Il cardinale Raymond Burke, patrono dell’Ordine di Malta, sul National Catholic Register commenta il recente editoriale del direttore della Civiltà Cattolica, p. Antonio Spadaro SJ, a proposito del sinodo 2015.
In particolare fa alcune valutazioni a partire dal sommario del testo di p. Spadaro:
Il Sinodo ha pure voluto toccare le persone e le coppie ferite per accompagnarle e sanarle in un processo di integrazione e di riconciliazione senza barriere. Circa l’accesso ai sacramenti dei divorziati risposati civilmente, il Sinodo ha formulato la via del discernimento e del «foro interno», ponendone le basi e aprendo una porta che invece nel Sinodo precedente era rimasta chiusa.
“A parte il fatto”, scrive Burke, “che molti padri sinodali affermano che il Sinodo ha confermato la pratica costante della Chiesa per quanto riguarda coloro che vivono una unione irregolare”, il fatto è “che il Sinodo non poteva aprire una porta che non esiste e non può esistere, vale a dire, un discernimento in coscienza che contraddica la verità sulla suprema santità della Eucaristia e dell’indissolubilità del matrimonio.”
“Il Sinodo, come la Chiesa ha sempre insegnato e praticato, ha voluto mostrare l’amore verso le persone che si trovano in una situazione che non è coerente con gli insegnamenti di Cristo e della sua Chiesa. (…) L’amore di Cristo accompagna la persona sulla via del pentimento e della riparazione, in modo che possa ancora essere pronto ad incontrare Cristo nei sacramenti.”
Per questo, scrive Burke, “la via del discernimento con cui il sacerdote accompagna il penitente che vive in una unione irregolare aiuta il penitente a conformare la sua coscienza verso la verità della Santissima Eucaristia e alla verità del matrimonio a cui è legato.”

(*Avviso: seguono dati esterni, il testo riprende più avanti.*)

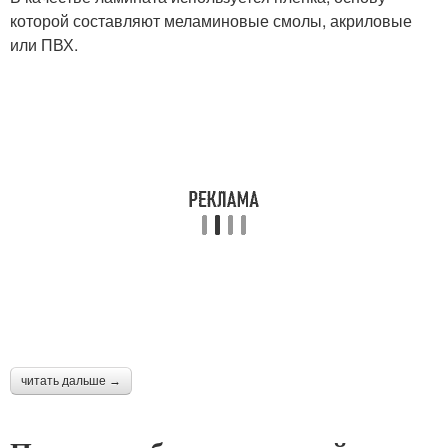
которой составляют меламиновые смолы, акриловые
или ПВХ.
читать дальше →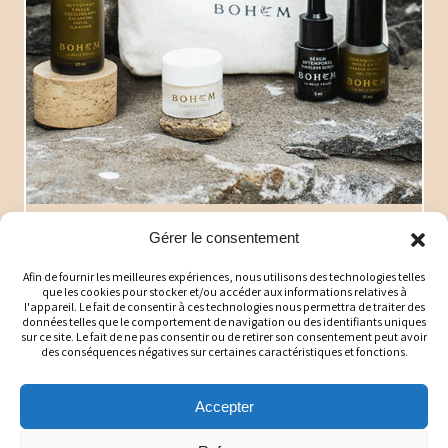
Trousse voyage beauté
Gérer le consentement
intemporelle
Afin de fournir les meilleures expériences, nous utilisons des technologies telles
Essentiel peau lumineuse
que les cookies pour stocker et/ou accéder aux informations relatives à
Bohem
l'appareil. Le fait de consentir à ces technologies nous permettra de traiter des
données telles que le comportement de navigation ou des identifiants uniques
95$
sur ce site. Le fait de ne pas consentir ou de retirer son consentement peut avoir
des conséquences négatives sur certaines caractéristiques et fonctions.
Détails
Accepter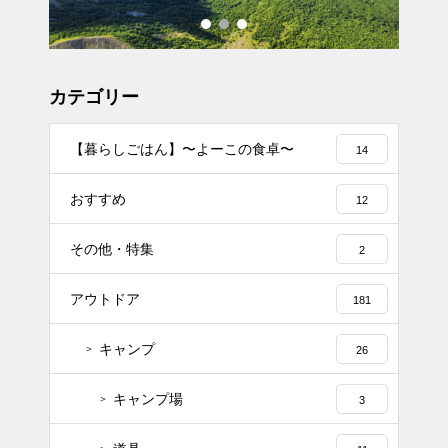
カテゴリー
【暮らしごはん】〜よーこの食卓〜
14
おすすめ
12
その他・特集
2
アウトドア
181
キャンプ
26
キャンプ場
3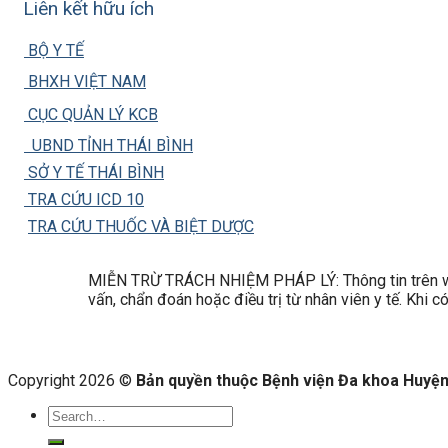
Liên kết hữu ích
BỘ Y TẾ
BHXH VIỆT NAM
CỤC QUẢN LÝ KCB
UBND TỈNH THÁI BÌNH
SỞ Y TẾ THÁI BÌNH
TRA CỨU ICD 10
TRA CỨU THUỐC VÀ BIỆT DƯỢC
MIỄN TRỪ TRÁCH NHIỆM PHÁP LÝ: Thông tin trên web
vấn, chẩn đoán hoặc điều trị từ nhân viên y tế. Khi 
Copyright 2026 ©
Bản quyền thuộc Bệnh viện Đa khoa Huyện 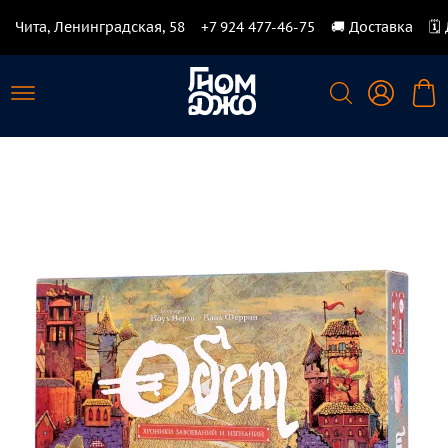
Чита, Ленинградская, 58
+7 924 477-46-75
🚚 Доставка
🗓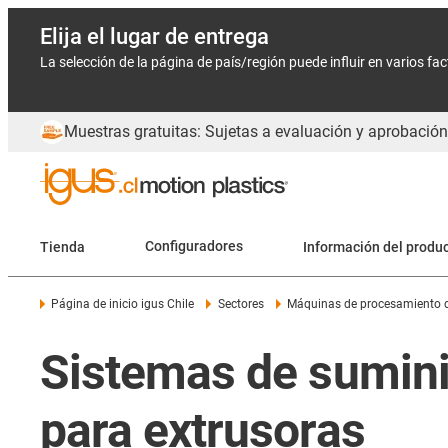
Elija el lugar de entrega
La selección de la página de país/región puede influir en varios fa
Muestras gratuitas: Sujetas a evaluación y aprobación
Tienda
Configuradores
Información del produ
Página de inicio igus Chile
Sectores
Máquinas de procesamiento d
Sistemas de suminis
para extrusoras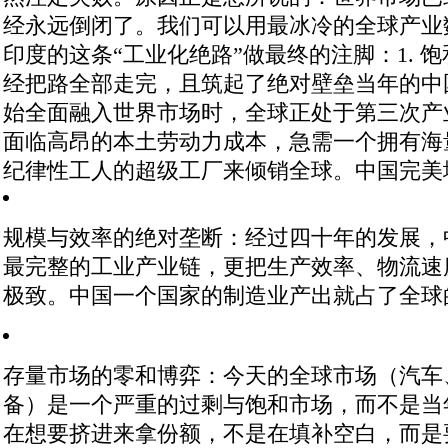
经永远倒闭了。
我们可以用最冰冷的全球产业
印度的这条“工业化绝路”做最终的注脚：
1.
经把路全部走完，且筑起了绝对壁垒
当年的中国
始全面融入世界市场时，全球正处于第三次产
面临高昂的本土劳动力成本，急需一个拥有海
纪律性工人的超级工厂来倾销全球。中国完美
规模与效率的绝对垄断
：经过四十年的发展，
最完整的工业产业链，更把生产效率、物流速
极致。中国一个国家的制造业产出就占了全球的
存量市场的零和博弈
：今天的全球市场（汽车
备）是一个严重的过剩与饱和市场
，而不是当
在想要挤进来拿份额，不是在填补空白，而是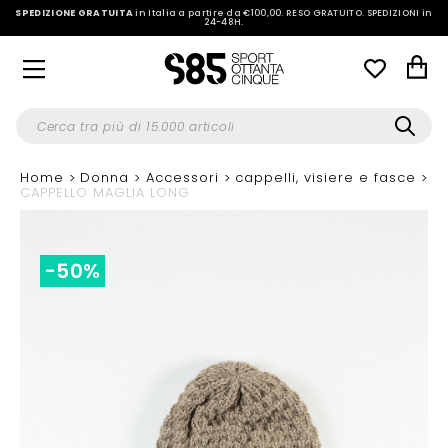
SPEDIZIONE GRATUITA
in Italia a partire da €100,00.
RESO GRATUITO. SPEDIZIONI in
24-48H
.
Home
Donna
Accessori
cappelli, visiere e fasce
CAPPELLO MAGLIA LONG
-50%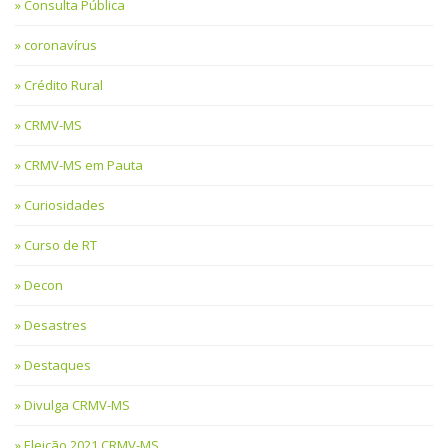
Consulta Pública
coronavírus
Crédito Rural
CRMV-MS
CRMV-MS em Pauta
Curiosidades
Curso de RT
Decon
Desastres
Destaques
Divulga CRMV-MS
Eleição 2021 CRMV-MS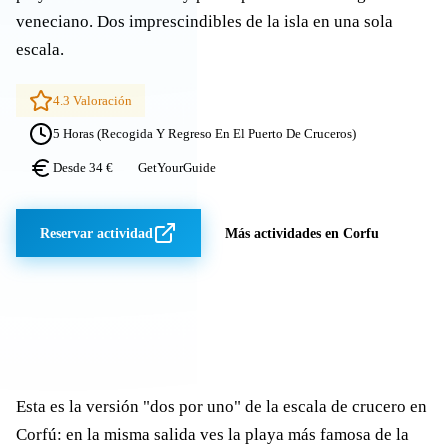
veneciano. Dos imprescindibles de la isla en una sola
escala.
4.3 Valoración
5 Horas (recogida Y Regreso En El Puerto De Cruceros)
Desde 34 €
GetYourGuide
Reservar actividad
Más actividades en Corfu
Esta es la versión "dos por uno" de la escala de crucero en
Corfú: en la misma salida ves la playa más famosa de la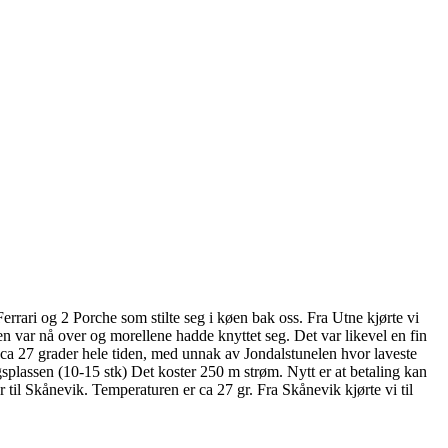
rrari og 2 Porche som stilte seg i køen bak oss. Fra Utne kjørte vi
 var nå over og morellene hadde knyttet seg. Det var likevel en fin
r ca 27 grader hele tiden, med unnak av Jondalstunelen hvor laveste
splassen (10-15 stk) Det koster 250 m strøm. Nytt er at betaling kan
 til Skånevik. Temperaturen er ca 27 gr. Fra Skånevik kjørte vi til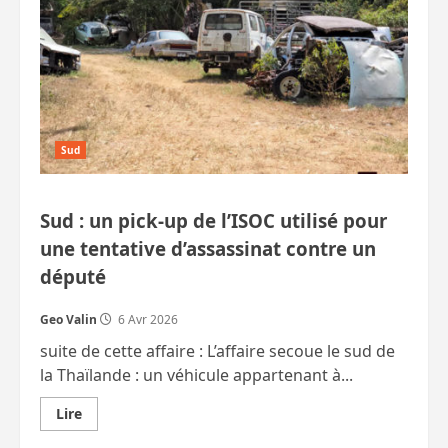
:
70 000
élèves
toujours
privés
d’école
Sud
Sud : un pick‑up de l’ISOC utilisé pour
une tentative d’assassinat contre un
député
Geo Valin
6 Avr 2026
suite de cette affaire : L’affaire secoue le sud de
la Thaïlande : un véhicule appartenant à...
En
Lire
savoir
plus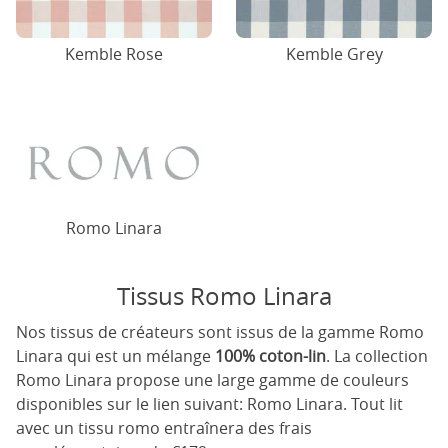
Kemble Rose
Kemble Grey
Romo Linara
Tissus Romo Linara
Nos tissus de créateurs sont issus de la gamme Romo
Linara qui est un mélange
100% coton-lin
. La collection
Romo Linara propose une large gamme de couleurs
disponibles sur le lien suivant:
Romo Linara
. Tout lit
avec un tissu romo entraînera des frais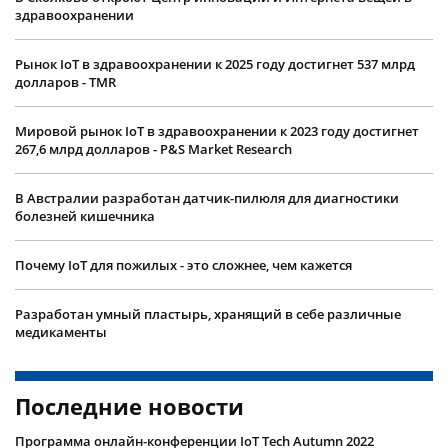
здравоохранении
Рынок IoT в здравоохранении к 2025 году достигнет 537 млрд
долларов - TMR
Мировой рынок IoT в здравоохранении к 2023 году достигнет
267,6 млрд долларов - P&S Market Research
В Австралии разработан датчик-пилюля для диагностики
болезней кишечника
Почему IoT для пожилых - это сложнее, чем кажется
Разработан умный пластырь, хранящий в себе различные
медикаменты
Последние новости
Программа онлайн-конференции IoT Tech Autumn 2022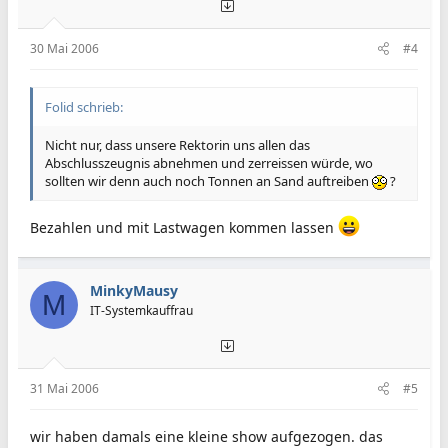
30 Mai 2006
#4
Folid schrieb:
Nicht nur, dass unsere Rektorin uns allen das
Abschlusszeugnis abnehmen und zerreissen würde, wo
sollten wir denn auch noch Tonnen an Sand auftreiben
?
Bezahlen und mit Lastwagen kommen lassen
MinkyMausy
M
IT-Systemkauffrau
31 Mai 2006
#5
wir haben damals eine kleine show aufgezogen. das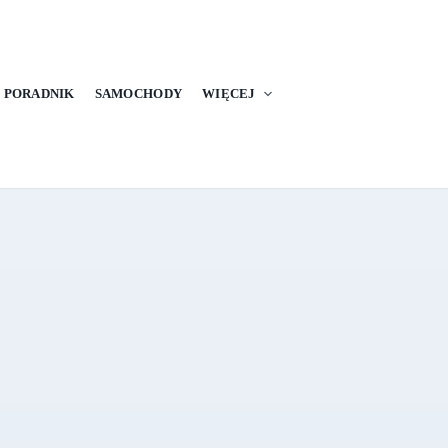
PORADNIK
SAMOCHODY
WIĘCEJ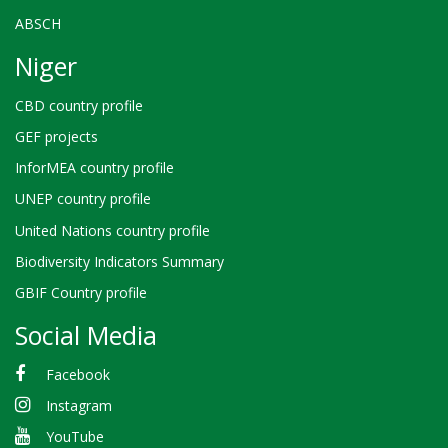
ABSCH
Niger
CBD country profile
GEF projects
InforMEA country profile
UNEP country profile
United Nations country profile
Biodiversity Indicators Summary
GBIF Country profile
Social Media
Facebook
Instagram
YouTube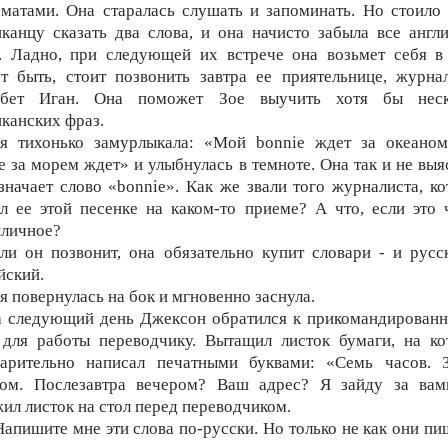
матами. Она старалась слушать и запоминать. Но стоило
канцу сказать два слова, и она начисто забыла все англ
. Ладно, при следующей их встрече она возьмет себя в
 быть, стоит позвонить завтра ее приятельнице, журна
абет Иган. Она поможет Зое выучить хотя бы неск
канских фраз.
я тихонько замурлыкала: «Мой bonnie ждет за океаном
e за морем ждет» и улыбнулась в темноте. Она так и не выя
значает слово «bonnie». Как же звали того журналиста, к
л ее этой песенке на каком-то приеме? А что, если это 
иличное?
ли он позвонит, она обязательно купит словари - и русс
йский.
я повернулась на бок и мгновенно заснула.
 следующий день Джексон обратился к прикомандированн
 для работы переводчику. Вытащил листок бумаги, на ко
варительно написал печатными буквами: «Семь часов. З
ром. Послезавтра вечером? Ваш адрес? Я зайду за вам
ил листок на стол перед переводчиком.
Напишите мне эти слова по-русски. Но только не как они пи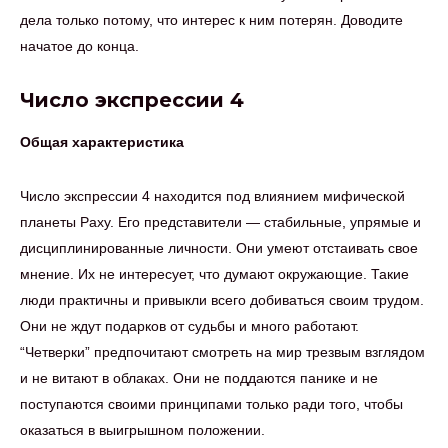
дела только потому, что интерес к ним потерян. Доводите
начатое до конца.
Число экспрессии 4
Общая характеристика
Число экспрессии 4 находится под влиянием мифической
планеты Раху. Его представители — стабильные, упрямые и
дисциплинированные личности. Они умеют отстаивать свое
мнение. Их не интересует, что думают окружающие. Такие
люди практичны и привыкли всего добиваться своим трудом.
Они не ждут подарков от судьбы и много работают.
“Четверки” предпочитают смотреть на мир трезвым взглядом
и не витают в облаках. Они не поддаются панике и не
поступаются своими принципами только ради того, чтобы
оказаться в выигрышном положении.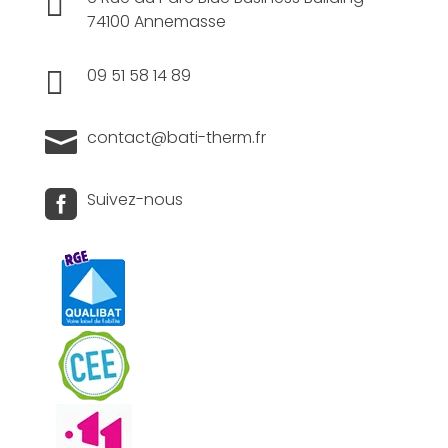

74100 Annemasse

09 51 58 14 89

contact@bati-therm.fr

Suivez-nous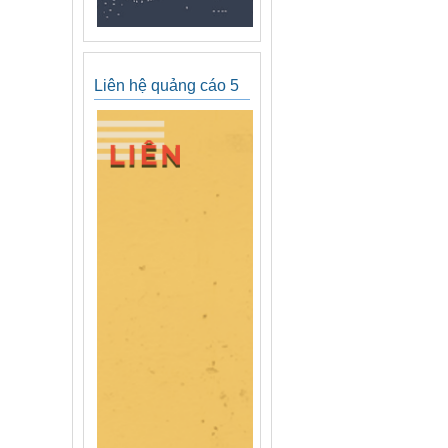
Liên hệ quảng cáo 5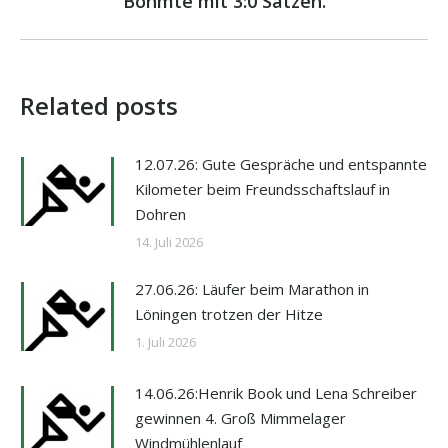
Bohmte mit 3:0 Sätzen.
Beitrag:
Related posts
12.07.26: Gute Gespräche und entspannte
Kilometer beim Freundsschaftslauf in
Dohren
14. Juli 2026
27.06.26: Läufer beim Marathon in
Löningen trotzen der Hitze
1. Juli 2026
14.06.26:Henrik Book und Lena Schreiber
gewinnen 4. Groß Mimmelager
Windmühlenlauf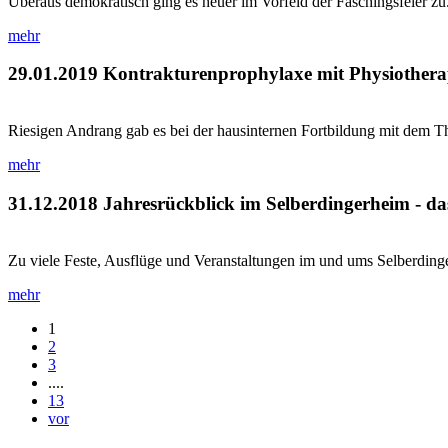
Überaus demokratisch ging es heuer im Vorfeld der Faschingsfeier zu.
mehr
29.01.2019
Kontrakturenprophylaxe mit Physiothera
Riesigen Andrang gab es bei der hausinternen Fortbildung mit dem T
mehr
31.12.2018
Jahresrückblick im Selberdingerheim - da
Zu viele Feste, Ausflüge und Veranstaltungen im und ums Selberdingerh
mehr
1
2
3
....
13
vor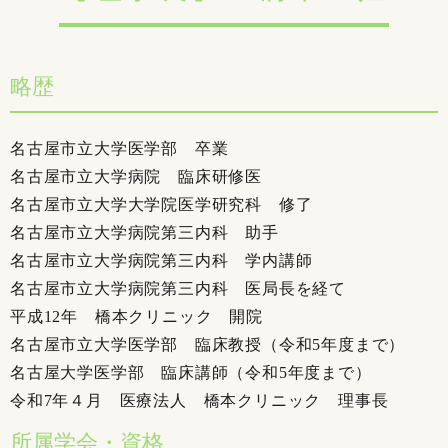
略歴
名古屋市立大学医学部 卒業
名古屋市立大学病院 臨床研修医
名古屋市立大学大学院医学研究科 修了
名古屋市立大学病院第三内科 助手
名古屋市立大学病院第三内科 学内講師
名古屋市立大学病院第三内科 医局長を経て
平成12年 橋本クリニック 開院
名古屋市立大学医学部 臨床教授（令和5年度まで）
名古屋大学医学部 臨床講師（令和5年度まで）
令和7年４月 医療法人 橋本クリニック 理事長
所属学会・資格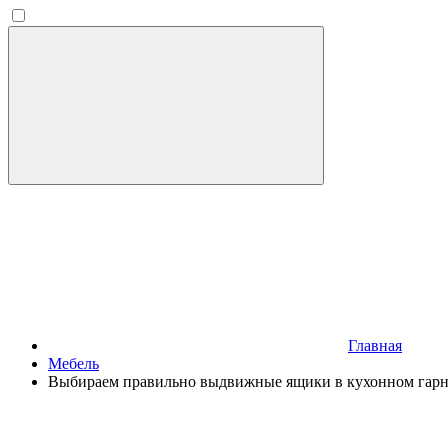
Главная
Мебель
Выбираем правильно выдвижные ящики в кухонном гарн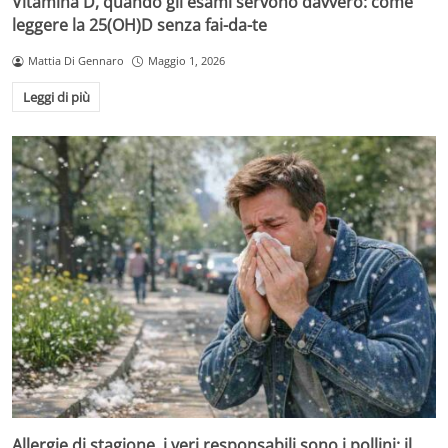
Vitamina D, quando gli esami servono davvero: come
leggere la 25(OH)D senza fai-da-te
Mattia Di Gennaro
Maggio 1, 2026
Leggi di più
Allergie di stagione, i veri responsabili sono i pollini: il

“Papa Giovanni Paolo II”, specifica il porporato statunitense, “ha descritto la prassi della Chiesa nel “foro interno” nel n ° 84 della Familiaris Consortio. La dichiarazione del Pontificio Consiglio per i Testi Legislativi del 24 giugno 2000, illustra l’insegnamento nel n 84 di Familiaris consortio. Entrambi questi documenti sono citati nel rapporto finale del sinodo, purtroppo in modo ingannevole.” Così si potrebbe “dare l’impressione che vi possa essere un’altra pratica del “foro interno”, che permetterebbe ad una persona che vive una unione irregolare di avere accesso ai sacramenti, in modo che la coscienza può essere in conflitto con la verità della fede.”
“Questo suggerimento”, conclude Burke, “pone i sacerdoti in una situazione impossibile, l’aspettativa di poter “aprire una porta” per il penitente che, di fatto, non esiste e non può esistere. In ultima analisi, e per il più grave danno della Chiesa universale, si crea l’aspettativa che il Romano Pontefice possa sanzionare una pratica che è in contrasto con le verità della fede. Il Sinodo dei Vescovi, in accordo con la sua natura e finalità, non può essere lo strumento di una tale aspettativa.”